> [WHAT THE TASK REQUIRES]
Copy out each line of the listing below where the string "LIMPEZA" appears.

> [RECORDED INFORMATION]
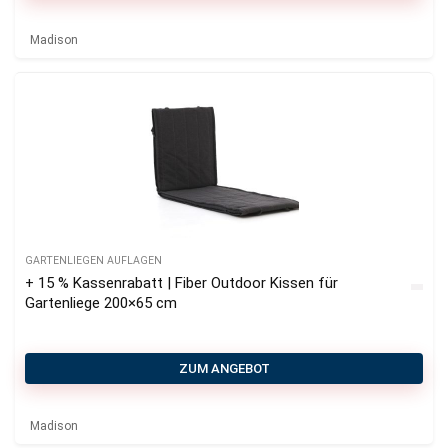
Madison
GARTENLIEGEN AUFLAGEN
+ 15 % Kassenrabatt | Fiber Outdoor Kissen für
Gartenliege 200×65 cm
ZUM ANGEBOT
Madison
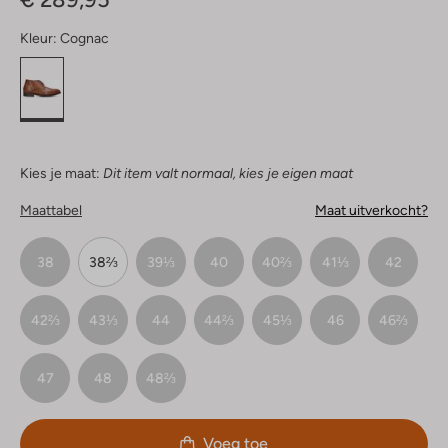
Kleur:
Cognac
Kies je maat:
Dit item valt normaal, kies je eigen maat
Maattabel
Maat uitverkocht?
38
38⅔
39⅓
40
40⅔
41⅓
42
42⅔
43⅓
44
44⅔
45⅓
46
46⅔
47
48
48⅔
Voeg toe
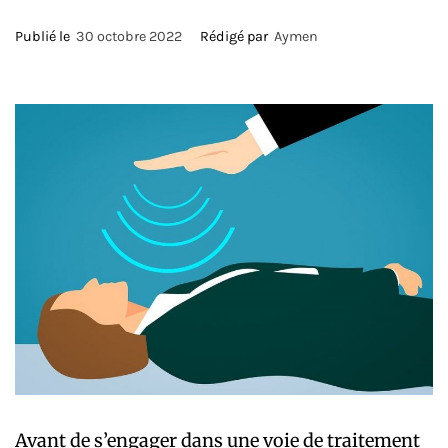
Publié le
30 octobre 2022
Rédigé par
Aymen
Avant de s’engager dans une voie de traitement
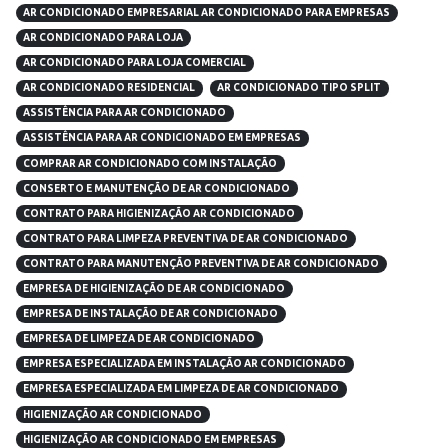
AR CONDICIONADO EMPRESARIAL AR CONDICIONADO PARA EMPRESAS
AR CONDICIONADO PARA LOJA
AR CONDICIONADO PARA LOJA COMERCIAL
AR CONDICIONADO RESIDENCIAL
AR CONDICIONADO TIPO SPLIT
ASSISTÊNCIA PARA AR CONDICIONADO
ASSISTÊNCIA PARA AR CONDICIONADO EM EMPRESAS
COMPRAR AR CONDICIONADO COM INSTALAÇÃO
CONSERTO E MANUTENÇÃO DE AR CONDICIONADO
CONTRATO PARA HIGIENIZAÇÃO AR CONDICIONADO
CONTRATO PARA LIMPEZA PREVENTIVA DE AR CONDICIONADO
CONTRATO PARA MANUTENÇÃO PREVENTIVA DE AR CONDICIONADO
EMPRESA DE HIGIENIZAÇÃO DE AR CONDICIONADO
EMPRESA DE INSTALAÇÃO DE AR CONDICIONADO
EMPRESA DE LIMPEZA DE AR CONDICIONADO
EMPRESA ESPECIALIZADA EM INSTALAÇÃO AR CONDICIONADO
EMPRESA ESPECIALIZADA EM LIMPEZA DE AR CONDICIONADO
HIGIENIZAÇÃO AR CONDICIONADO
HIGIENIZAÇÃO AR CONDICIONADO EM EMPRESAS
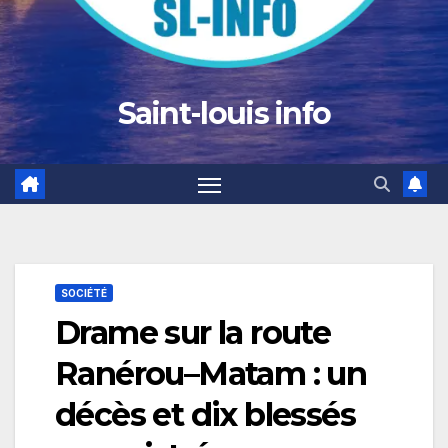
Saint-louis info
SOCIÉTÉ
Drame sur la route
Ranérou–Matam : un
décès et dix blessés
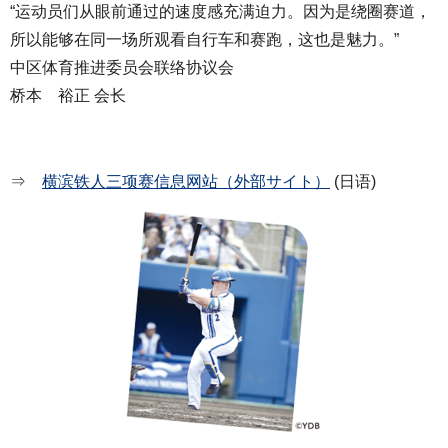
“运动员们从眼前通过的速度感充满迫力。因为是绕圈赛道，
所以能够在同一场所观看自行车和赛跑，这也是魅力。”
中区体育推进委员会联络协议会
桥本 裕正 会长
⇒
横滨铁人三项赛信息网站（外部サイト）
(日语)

> [RESPONSE BOX]
CONTRATO PARA LIMPEZA PREVENTIVA DE AR CONDICIONADO
EMPRESA DE LIMPEZA DE AR CONDICIONADO
EMPRESA ESPECIALIZADA EM LIMPEZA DE AR CONDICIONADO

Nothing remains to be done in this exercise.